"Nature Abhors A Vacuum"---Thoreau
(Fair warning: this is a "guest blog." One never knows when Mom is watching!)
Let me just toss out three thoughts--from "lightest" to "heaviest":
1) What are the most enjoyable organized activities at a family reunion?
2) "How old would you be if you didn't know how old you were?"---Ruth Gordon
3) A friend of mine says, "Life is too short to be unhappy. Just go with the gut and do what needs to be done to be happy. Life isn't about decisions but about reactions. Don't take too long with a decision; chances pass and opportunities are lost." My first response is "What does *happy* mean?"
Discuss!
Comments
1) Family (re)unions are organized?
2) Old...*so* old. By the way, is that from "Harold and Maude"? If so, that's my favorite film, so I'm feeling younger already!

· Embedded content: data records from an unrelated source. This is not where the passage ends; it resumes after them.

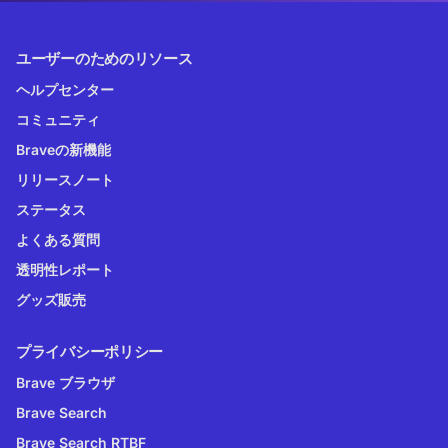
ユーザーのためのリソース
ヘルプセンター
コミュニティ
Braveの新機能
リリースノート
ステータス
よくある質問
透明性レポート
グッズ販売
プライバシーポリシー
Brave ブラウザ
Brave Search
Brave Search RTBF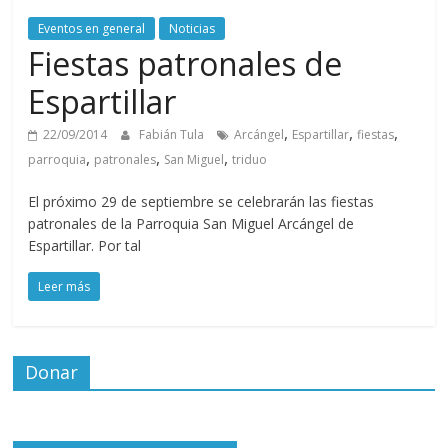
Eventos en general
Noticias
Fiestas patronales de
Espartillar
,
,
,
22/09/2014
Fabián Tula
Arcángel
Espartillar
fiestas
,
,
,
parroquia
patronales
San Miguel
triduo
El próximo 29 de septiembre se celebrarán las fiestas
patronales de la Parroquia San Miguel Arcángel de
Espartillar. Por tal
Leer más
Donar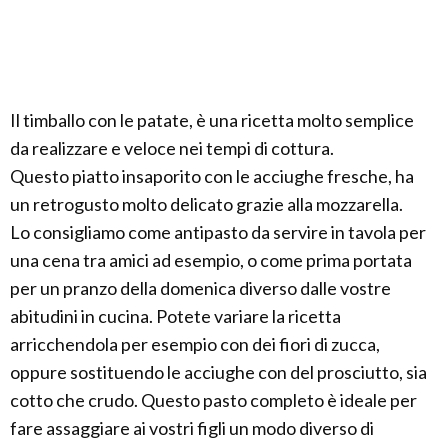
Il timballo con le patate, è una ricetta molto semplice
da realizzare e veloce nei tempi di cottura.
Questo piatto insaporito con le acciughe fresche, ha
un retrogusto molto delicato grazie alla mozzarella.
Lo consigliamo come antipasto da servire in tavola per
una cena tra amici ad esempio, o come prima portata
per un pranzo della domenica diverso dalle vostre
abitudini in cucina. Potete variare la ricetta
arricchendola per esempio con dei fiori di zucca,
oppure sostituendo le acciughe con del prosciutto, sia
cotto che crudo. Questo pasto completo è ideale per
fare assaggiare ai vostri figli un modo diverso di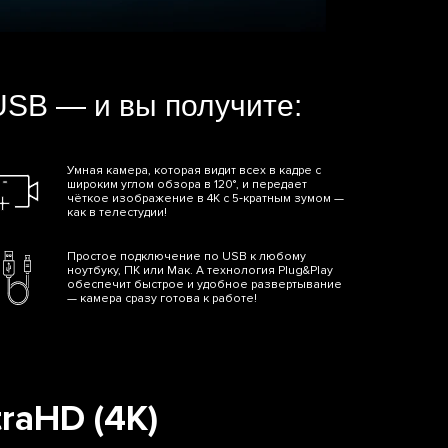
USB — и вы получите:
Умная камера, которая видит всех в кадре с
широким углом обзора в 120°, и передает
чёткое изображение в 4K с 5‑кратным зумом —
как в телестудии!
Простое подключение по USB к любому
ноутбуку, ПК или Мак. А технология Plug&Play
обеспечит быстрое и удобное развертывание
— камера сразу готова к работе!
raHD (4K)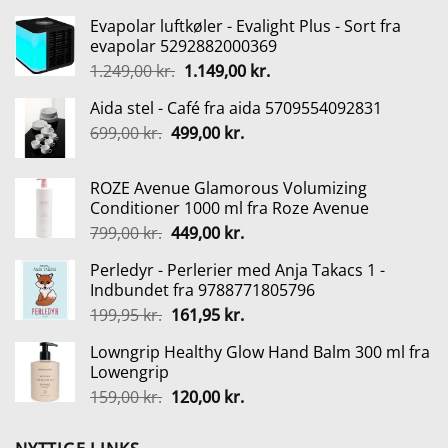
Evapolar luftkøler - Evalight Plus - Sort fra
evapolar 5292882000369
Den
Den
1.249,00
kr.
1.149,00
kr.
oprindelige
aktuelle
Aida stel - Café fra aida 5709554092831
pris
pris
Den
Den
699,00
kr.
499,00
var:
kr.
er:
oprindelige
aktuelle
1.249,00 kr..
1.149,00 kr..
pris
pris
ROZE Avenue Glamorous Volumizing
var:
er:
Conditioner 1000 ml fra Roze Avenue
699,00 kr..
499,00 kr..
Den
Den
799,00
kr.
449,00
kr.
oprindelige
aktuelle
Perledyr - Perlerier med Anja Takacs 1 -
pris
pris
Indbundet fra 9788771805796
var:
er:
Den
Den
199,95
kr.
161,95
kr.
799,00 kr..
449,00 kr..
oprindelige
aktuelle
Lowngrip Healthy Glow Hand Balm 300 ml fra
pris
pris
Lowengrip
var:
er:
Den
Den
159,00
kr.
120,00
kr.
199,95 kr..
161,95 kr..
oprindelige
aktuelle
pris
pris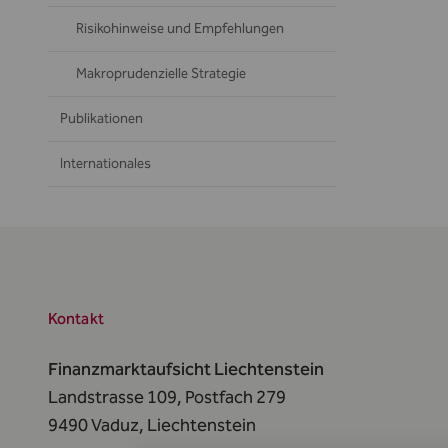
Risikohinweise und Empfehlungen
Makroprudenzielle Strategie
Publikationen
Internationales
Kontakt
Finanzmarktaufsicht Liechtenstein
Landstrasse 109, Postfach 279
9490 Vaduz,
Liechtenstein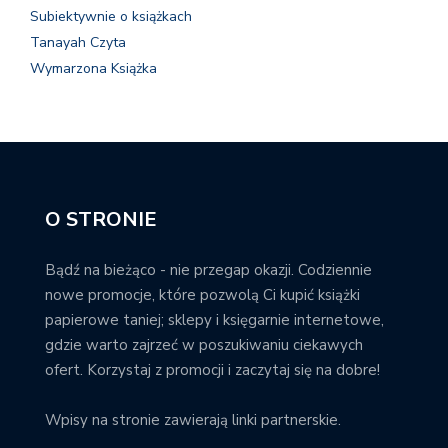
Subiektywnie o książkach
Tanayah Czyta
Wymarzona Książka
O STRONIE
Bądź na bieżąco - nie przegap okazji. Codziennie
nowe promocje, które pozwolą Ci kupić książki
papierowe taniej; sklepy i księgarnie internetowe,
gdzie warto zajrzeć w poszukiwaniu ciekawych
ofert. Korzystaj z promocji i zaczytaj się na dobre!
Wpisy na stronie zawierają linki partnerskie.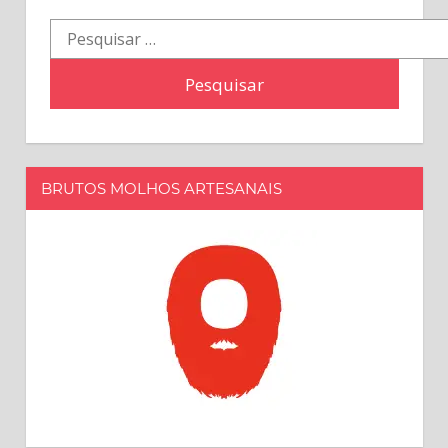
Pesquisar
por:
BRUTOS MOLHOS ARTESANAIS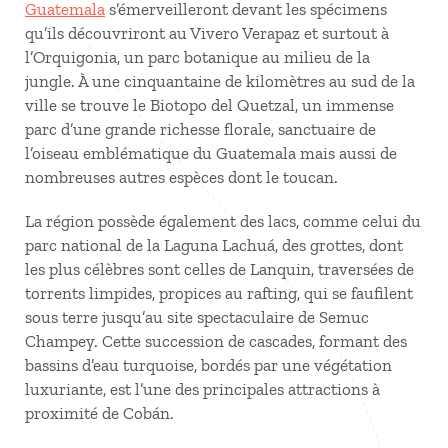
Guatemala
s’émerveilleront devant les spécimens
qu’ils découvriront au Vivero Verapaz et surtout à
l’Orquigonia, un parc botanique au milieu de la
jungle. À une cinquantaine de kilomètres au sud de la
ville se trouve le Biotopo del Quetzal, un immense
parc d’une grande richesse florale, sanctuaire de
l’oiseau emblématique du Guatemala mais aussi de
nombreuses autres espèces dont le toucan.
La région possède également des lacs, comme celui du
parc national de la Laguna Lachuá, des grottes, dont
les plus célèbres sont celles de Lanquin, traversées de
torrents limpides, propices au rafting, qui se faufilent
sous terre jusqu’au site spectaculaire de Semuc
Champey. Cette succession de cascades, formant des
bassins d’eau turquoise, bordés par une végétation
luxuriante, est l’une des principales attractions à
proximité de Cobán.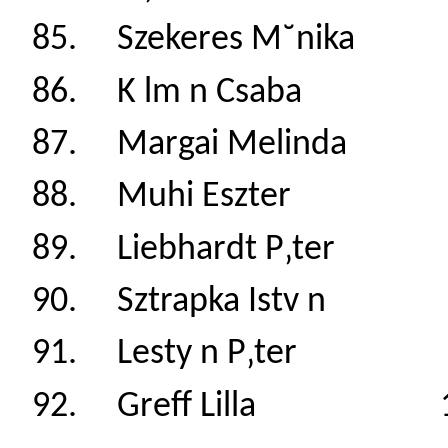
85. Szekeres M˘n
86. K lm n Csab
87. Margai Melin
88. Muhi Eszter
89. Liebhardt P‚t
90. Sztrapka Istv
91. Lesty n P‚te
92. Greff Lilla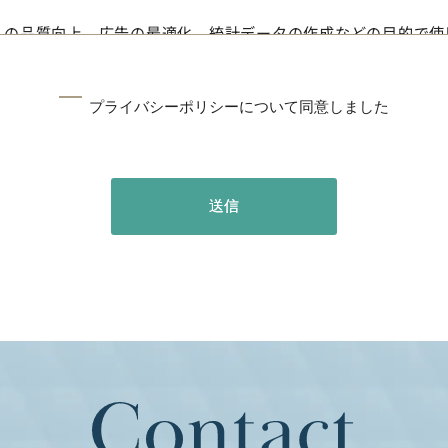
スの品質向上、広告の最適化、統計データの作成などの目的で使
、ユーザーの個人情報を第三者と共有・開示しません。
プライバシーポリシーについて同意しました
る場合
場合
送信
保護するために適切なセキュリティ対策を講じます。ただし、イ
のリスクを考慮してください。
る場合があります。クッキーは、ユーザーエクスペリエンスの向
ザの設定でクッキーの受け入れを制御できます。
イバシーポリシーを変更する場合があります。重要な変更がある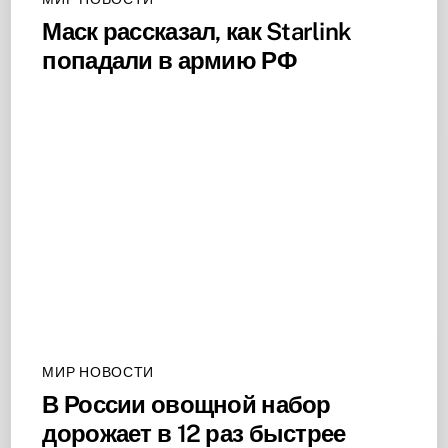
Маск рассказал, как Starlink
попадали в армию РФ
МИР НОВОСТИ
В России овощной набор
дорожает в 12 раз быстрее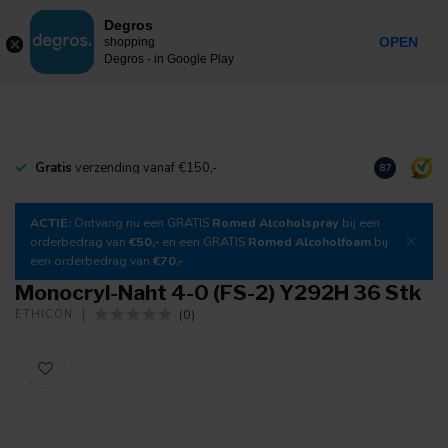
0
Degros
Inkl. MwSt.
MENU
OPEN
shopping
Degros - in Google Play
Gratis
verzending vanaf €150,-
Laden Sie
un
8.7
ACTIE:
Ontvang nu een GRATIS
Romed Alcoholspray
bij een
orderbedrag van
€50,-
en een GRATIS
Romed Alcoholfoam
bij
een orderbedrag van
€70,-
Monocryl-Naht 4-0 (FS-2) Y292H 36 Stk
(0)
ETHICON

3) "Happiness, however, is something essentially subjective" says Freud in "Civilization and Its Discontents". If we were to know what happiness "meant", per se, it would cease to be subjective and our ability to define it to ourselves and *for ourselves* would disappear, likely taking any affective (or feeling of) "happiness" right along with it.

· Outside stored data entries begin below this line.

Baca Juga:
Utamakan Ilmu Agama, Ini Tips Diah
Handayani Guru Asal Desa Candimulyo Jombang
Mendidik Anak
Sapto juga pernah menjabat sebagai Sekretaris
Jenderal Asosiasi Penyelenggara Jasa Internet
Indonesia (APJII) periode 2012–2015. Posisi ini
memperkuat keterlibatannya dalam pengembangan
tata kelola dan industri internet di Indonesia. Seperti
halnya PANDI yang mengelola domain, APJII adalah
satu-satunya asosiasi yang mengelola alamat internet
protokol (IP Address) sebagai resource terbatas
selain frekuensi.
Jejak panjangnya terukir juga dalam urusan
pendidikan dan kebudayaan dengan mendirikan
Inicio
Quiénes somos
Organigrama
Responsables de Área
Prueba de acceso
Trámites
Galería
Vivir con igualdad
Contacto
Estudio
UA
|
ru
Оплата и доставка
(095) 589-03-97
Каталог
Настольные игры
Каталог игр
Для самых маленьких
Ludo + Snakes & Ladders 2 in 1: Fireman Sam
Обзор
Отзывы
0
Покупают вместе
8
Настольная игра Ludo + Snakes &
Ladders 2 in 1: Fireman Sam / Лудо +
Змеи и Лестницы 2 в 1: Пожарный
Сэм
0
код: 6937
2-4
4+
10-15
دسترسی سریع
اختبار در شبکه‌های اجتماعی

Posted by: John | Marzo 31, 2006 02:17 PM
John, I am so glad you are back. How did you know I was actually hoping you'd help me out with #3? These comments are from a 21-year-old friend of mine. I'm a bit concerned about him--should I be?

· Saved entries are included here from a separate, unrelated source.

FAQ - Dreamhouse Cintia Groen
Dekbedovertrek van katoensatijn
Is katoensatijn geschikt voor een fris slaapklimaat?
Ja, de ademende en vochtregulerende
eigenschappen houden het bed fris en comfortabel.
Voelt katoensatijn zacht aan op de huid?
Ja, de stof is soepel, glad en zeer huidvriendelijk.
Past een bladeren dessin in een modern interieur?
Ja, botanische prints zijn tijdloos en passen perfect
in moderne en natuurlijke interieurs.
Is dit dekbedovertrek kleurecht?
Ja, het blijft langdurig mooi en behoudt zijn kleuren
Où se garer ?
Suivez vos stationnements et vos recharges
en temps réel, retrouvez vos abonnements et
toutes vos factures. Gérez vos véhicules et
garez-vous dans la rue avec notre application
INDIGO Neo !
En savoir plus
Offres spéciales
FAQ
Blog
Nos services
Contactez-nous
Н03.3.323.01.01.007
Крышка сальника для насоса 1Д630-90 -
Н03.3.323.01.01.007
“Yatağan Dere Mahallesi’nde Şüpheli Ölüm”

"Harold and Maude"!!----you are so right! I hadn't heard of the movie. Actually I read the quote etched on a letter-opener for sale in a catalog and found it intriguing. You're fantastic, John! I'm going to rent the movie this weekend.
Posted by: Jane | Marzo 31, 2006 11:23 PM
Re: "I'm a bit concerned about him--should I be?"
I'm wavering on whether or not to respond to this at all, but if you'll allow me the caveat that I can only speak for myself, and don't mean for this to carry over as advice or counsel in any respect, I'll offer my personal reactions:
Taking my cue from Freud, as quoted above, we are constantly engaged in what is popularly known as "the pursuit of happiness." Alternatively, different people may address this as symptomatic of "the 'Me' generation" or a kind of "hedonism" or functioning under the direction of "the pleasrue principle." Examining your quote, it doesn't suprise me in the slightest that a 21-year-old would be tarrying internally (i.e., going "with the gut") with the relationship between time, in the abstract (e.g., "Don't take too long with a decision; chances pass and opportunities are lost."), or the feeling that "Life is too short" (don't we encounter this same injunction in Herrick's "To the Virgins, To Make Much of Time" when the author entreats us to "Gather ye rosebuds while ye may"?) and this pursuit of happiness. Happiness, as pursuit, establishes itself less by destination than by journey, which this 21-year-old may be articulating by positing the difference inherant within "decisions" (which limit object choice) and "reactions" (which simply define them). I would be more concerned by someone who claimed to know, without reservation, what "happiness", in toto, entailed. Almost any complete foreclosure or radical delimiting of object choice is, by its very nature, pathological. For example, if I **decide** that my happiness is solely dependent upon consumption of chocolate cake, and resolve to eat nothing else, I'm making a choice that, while it might make me happy in the moment, will eventually, over time, do me harm. Alternatively, and I think this might be the crux of this 21-year-old's "meaning-making" with regard to happiness, if I simply **react** to chocolate cake with "happiness" then I have simply confirmed one of many potential object choices to elicit happiness. As such, I haven't ended my pursuit, but simply marked one of the happier stops on Life's way.
Posted by: John | Abril 1, 2006 09:15 AM
"It's got to be the goin', not the gettin' there, that's good."---Harry Chapin, right?
"Marked one of the happier stops on Life's way"---I like that---It's a good thought. Thanks John, I just felt I needed to "talk" with you.
Posted by: Jane | Abril 1, 2006 12:01 PM
Hi all -- thanks for contributing -- I thought surely University Libraries would blast away my vacant blog and clear way for another tenant. It's good to see it's still active. I'm in the middle of a crazy busy semester but will return...
Posted by: Karin | Abril 2, 2006 09:17 AM
Oh goodness. We can't have you "deblogged." Enjoy your San Francisco conference, and I'll "mind the store". When you are back, you can share your adventures. Meanwhile I'll be watching Slow Learner for stories from London!